May I suggest this for a mid-morning snack? Because-- you know-- I'm getting ready for something that rarely happens here on the Farm and I need my mid-morning snack.
Mr. Big Food used Royal Anne cherries for the glaze.
CHEESECAKE WITH FRUIT GLAZE
CRUST
1 C Zwieback crumbs
½ stick butter, melted
Combine crumbs and melted butter, and line the bottom of a spring form pan with mixture.
FILLING
5 8-oz packages cream cheese, softened
½ C milk
6 eggs
1 ½ C sugar, plus an additional ¼ C
2 tsp vanilla, plus an additional 1 tsp
½ tsp salt
1 C sour cream
Strawberry or Blueberry Glaze
Preheat oven to 350o. Beat together softened cream cheese and milk, and add eggs one at a time, beating well after each addition. Gradually add 1 ½ C sugar, 2 tsp vanilla, and salt, and beat well. Pour mixture into crust and bake 1 hour 10 minutes, or until set. Remove from oven and allow to set for 15 minutes. Increase oven temperature to 475o. Combine sour cream, additional ¼ C sugar, and additional 1 tsp vanilla, spread mixture over cheesecake, and bake 5 minutes. Cover and refrigerate. Serve with Strawberry or Blueberry Glaze spooned over cheesecake.

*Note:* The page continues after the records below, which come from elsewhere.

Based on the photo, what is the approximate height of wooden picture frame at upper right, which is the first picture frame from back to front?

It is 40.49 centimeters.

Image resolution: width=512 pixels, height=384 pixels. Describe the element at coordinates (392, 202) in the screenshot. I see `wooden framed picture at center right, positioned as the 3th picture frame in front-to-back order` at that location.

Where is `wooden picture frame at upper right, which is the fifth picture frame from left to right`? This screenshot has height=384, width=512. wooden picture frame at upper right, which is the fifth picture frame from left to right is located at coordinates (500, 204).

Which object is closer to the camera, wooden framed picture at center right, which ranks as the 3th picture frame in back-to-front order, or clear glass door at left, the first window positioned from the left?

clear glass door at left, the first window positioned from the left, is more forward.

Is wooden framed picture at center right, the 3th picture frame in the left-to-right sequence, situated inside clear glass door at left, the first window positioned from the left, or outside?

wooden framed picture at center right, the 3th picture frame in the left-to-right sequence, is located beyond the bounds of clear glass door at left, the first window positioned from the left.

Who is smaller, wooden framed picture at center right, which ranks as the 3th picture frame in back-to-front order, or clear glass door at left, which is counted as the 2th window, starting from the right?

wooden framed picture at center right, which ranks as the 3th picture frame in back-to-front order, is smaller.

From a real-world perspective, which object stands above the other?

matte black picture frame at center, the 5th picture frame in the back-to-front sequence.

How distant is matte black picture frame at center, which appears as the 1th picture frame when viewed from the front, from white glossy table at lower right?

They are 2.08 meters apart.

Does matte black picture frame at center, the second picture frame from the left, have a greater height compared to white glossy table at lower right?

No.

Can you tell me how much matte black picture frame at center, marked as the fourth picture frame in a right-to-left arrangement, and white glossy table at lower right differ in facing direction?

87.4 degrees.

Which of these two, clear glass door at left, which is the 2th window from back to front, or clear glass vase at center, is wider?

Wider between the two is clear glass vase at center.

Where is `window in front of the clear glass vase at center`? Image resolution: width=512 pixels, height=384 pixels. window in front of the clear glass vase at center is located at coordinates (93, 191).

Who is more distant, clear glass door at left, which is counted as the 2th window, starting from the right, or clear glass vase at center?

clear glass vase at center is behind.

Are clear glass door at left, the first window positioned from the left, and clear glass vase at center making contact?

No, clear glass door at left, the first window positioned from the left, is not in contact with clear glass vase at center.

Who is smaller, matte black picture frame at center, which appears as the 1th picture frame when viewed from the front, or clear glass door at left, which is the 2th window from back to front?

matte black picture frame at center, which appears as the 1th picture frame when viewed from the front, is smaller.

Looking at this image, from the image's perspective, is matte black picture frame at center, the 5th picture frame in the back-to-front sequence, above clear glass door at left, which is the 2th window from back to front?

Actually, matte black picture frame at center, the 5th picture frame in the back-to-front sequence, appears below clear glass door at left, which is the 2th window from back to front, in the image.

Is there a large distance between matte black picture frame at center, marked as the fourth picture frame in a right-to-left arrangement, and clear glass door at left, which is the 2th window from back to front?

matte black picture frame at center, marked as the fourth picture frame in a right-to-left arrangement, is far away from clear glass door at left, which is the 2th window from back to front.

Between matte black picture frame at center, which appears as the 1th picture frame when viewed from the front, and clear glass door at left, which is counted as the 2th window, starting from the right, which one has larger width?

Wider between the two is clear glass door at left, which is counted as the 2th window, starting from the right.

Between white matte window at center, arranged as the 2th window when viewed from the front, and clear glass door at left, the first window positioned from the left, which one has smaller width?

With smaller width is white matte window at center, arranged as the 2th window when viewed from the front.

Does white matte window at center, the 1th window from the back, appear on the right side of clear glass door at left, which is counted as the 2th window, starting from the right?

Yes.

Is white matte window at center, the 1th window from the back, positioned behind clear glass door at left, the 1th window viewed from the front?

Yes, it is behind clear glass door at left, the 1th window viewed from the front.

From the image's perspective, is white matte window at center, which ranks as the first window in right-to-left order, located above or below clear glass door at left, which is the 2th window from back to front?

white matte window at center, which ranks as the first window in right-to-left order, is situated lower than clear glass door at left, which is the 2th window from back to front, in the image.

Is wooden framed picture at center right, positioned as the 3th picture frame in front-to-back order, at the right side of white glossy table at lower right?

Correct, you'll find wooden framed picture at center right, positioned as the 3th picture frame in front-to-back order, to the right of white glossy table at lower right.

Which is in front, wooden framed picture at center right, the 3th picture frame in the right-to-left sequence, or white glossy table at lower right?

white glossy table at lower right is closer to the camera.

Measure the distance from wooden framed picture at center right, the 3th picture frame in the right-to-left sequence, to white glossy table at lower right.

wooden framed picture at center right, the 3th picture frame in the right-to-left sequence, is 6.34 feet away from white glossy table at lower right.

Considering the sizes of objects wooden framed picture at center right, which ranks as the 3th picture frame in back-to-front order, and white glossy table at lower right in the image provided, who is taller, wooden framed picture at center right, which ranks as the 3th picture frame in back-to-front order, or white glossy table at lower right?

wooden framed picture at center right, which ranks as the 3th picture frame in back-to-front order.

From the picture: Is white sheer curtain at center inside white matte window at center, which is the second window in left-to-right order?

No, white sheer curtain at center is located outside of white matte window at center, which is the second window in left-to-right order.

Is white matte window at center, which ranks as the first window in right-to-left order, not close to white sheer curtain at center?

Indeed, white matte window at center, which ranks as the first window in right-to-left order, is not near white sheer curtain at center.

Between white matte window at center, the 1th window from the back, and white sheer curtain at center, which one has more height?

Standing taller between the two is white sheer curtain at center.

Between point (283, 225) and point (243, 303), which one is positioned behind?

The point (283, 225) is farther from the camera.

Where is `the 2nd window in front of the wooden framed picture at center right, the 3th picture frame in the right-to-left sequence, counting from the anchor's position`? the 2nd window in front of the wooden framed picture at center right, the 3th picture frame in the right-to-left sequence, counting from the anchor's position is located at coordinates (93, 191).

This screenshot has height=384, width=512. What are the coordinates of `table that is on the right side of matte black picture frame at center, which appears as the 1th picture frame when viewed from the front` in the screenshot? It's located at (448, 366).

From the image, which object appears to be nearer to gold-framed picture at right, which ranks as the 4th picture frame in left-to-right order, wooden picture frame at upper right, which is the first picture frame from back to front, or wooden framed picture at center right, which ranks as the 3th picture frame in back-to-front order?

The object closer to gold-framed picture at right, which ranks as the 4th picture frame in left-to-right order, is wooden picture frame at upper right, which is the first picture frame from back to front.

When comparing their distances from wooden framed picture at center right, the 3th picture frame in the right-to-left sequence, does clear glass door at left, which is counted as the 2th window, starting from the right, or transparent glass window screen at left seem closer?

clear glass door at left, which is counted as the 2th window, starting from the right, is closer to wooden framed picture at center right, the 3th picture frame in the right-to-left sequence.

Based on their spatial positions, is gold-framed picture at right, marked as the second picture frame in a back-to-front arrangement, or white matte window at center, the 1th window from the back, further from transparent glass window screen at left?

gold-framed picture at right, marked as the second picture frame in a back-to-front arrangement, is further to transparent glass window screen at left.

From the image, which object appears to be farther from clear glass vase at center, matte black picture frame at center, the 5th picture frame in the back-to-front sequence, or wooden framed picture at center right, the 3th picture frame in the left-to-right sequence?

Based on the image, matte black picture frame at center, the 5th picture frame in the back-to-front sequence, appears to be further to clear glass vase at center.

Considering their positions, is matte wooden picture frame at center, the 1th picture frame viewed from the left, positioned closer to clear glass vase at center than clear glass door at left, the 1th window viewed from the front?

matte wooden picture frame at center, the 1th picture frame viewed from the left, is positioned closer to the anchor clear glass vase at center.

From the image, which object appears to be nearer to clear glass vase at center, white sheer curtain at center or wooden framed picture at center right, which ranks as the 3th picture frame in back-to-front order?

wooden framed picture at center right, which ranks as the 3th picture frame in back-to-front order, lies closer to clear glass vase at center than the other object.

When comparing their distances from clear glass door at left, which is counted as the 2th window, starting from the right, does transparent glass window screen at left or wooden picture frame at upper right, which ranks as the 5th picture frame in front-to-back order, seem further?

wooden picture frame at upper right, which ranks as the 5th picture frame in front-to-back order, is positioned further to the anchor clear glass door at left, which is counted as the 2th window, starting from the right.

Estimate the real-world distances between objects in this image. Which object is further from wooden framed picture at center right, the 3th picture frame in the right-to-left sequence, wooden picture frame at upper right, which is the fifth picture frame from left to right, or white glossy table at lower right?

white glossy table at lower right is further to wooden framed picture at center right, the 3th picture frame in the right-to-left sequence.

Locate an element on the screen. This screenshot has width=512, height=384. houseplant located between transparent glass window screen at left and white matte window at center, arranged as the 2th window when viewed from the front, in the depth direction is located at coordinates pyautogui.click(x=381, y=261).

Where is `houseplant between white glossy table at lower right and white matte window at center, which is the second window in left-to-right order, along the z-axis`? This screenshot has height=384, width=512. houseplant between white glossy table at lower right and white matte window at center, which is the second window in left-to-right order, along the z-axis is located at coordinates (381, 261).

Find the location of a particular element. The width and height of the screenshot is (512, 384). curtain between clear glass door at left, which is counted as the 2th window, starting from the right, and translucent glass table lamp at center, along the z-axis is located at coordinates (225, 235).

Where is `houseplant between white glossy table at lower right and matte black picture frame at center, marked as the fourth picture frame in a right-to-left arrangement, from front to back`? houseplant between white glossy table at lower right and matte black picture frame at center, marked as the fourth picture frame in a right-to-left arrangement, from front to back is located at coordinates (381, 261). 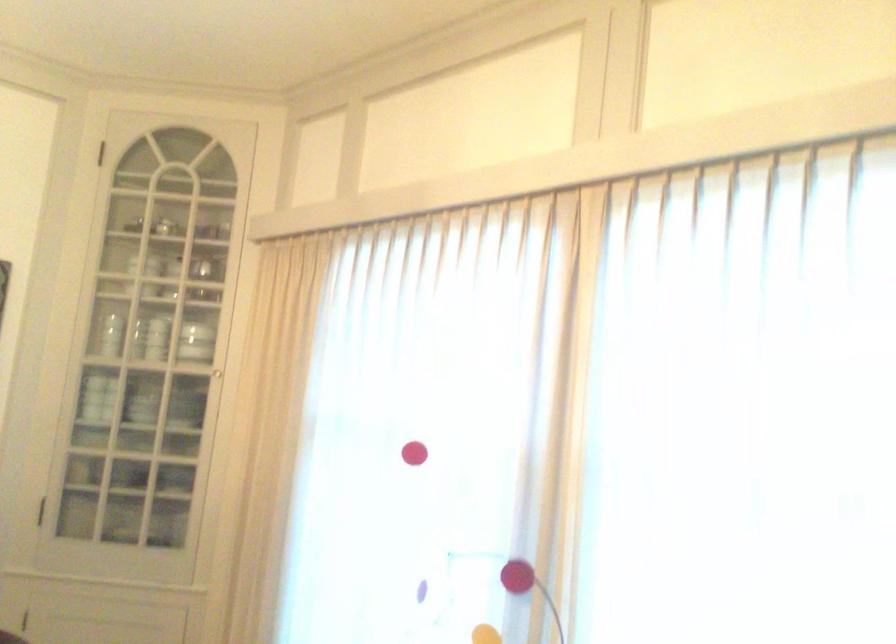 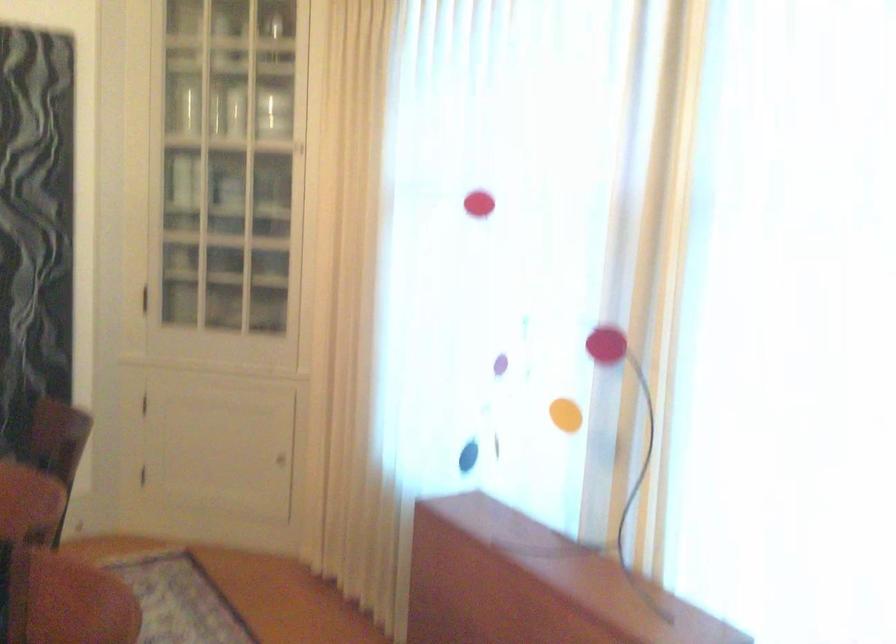 The point at (x=218, y=372) is marked in the first image. Where is the corresponding point in the second image?

(298, 147) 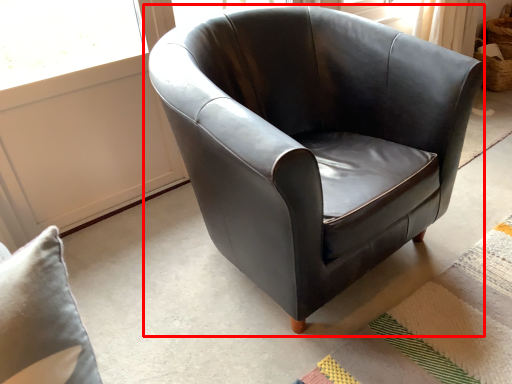 Question: From the image, what is the correct spatial relationship of chair (annotated by the red box) in relation to mat?

Choices:
 (A) right
 (B) left

Answer: (B)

STRAWBERRY OR BLUEBERRY GLAZE
below the fold
1 C strawberries or blueberries, crushed, plus more
1 C water
1 ½ Tbsp cornstarch
½ - ¾ C sugar
Add water to crushed berries and cook 2 minutes. Mix together cornstarch and sugar, and stir into hot berry mixture. Bring mixture to a boil, stirring constantly, and cook until thick. Cool and add more berries.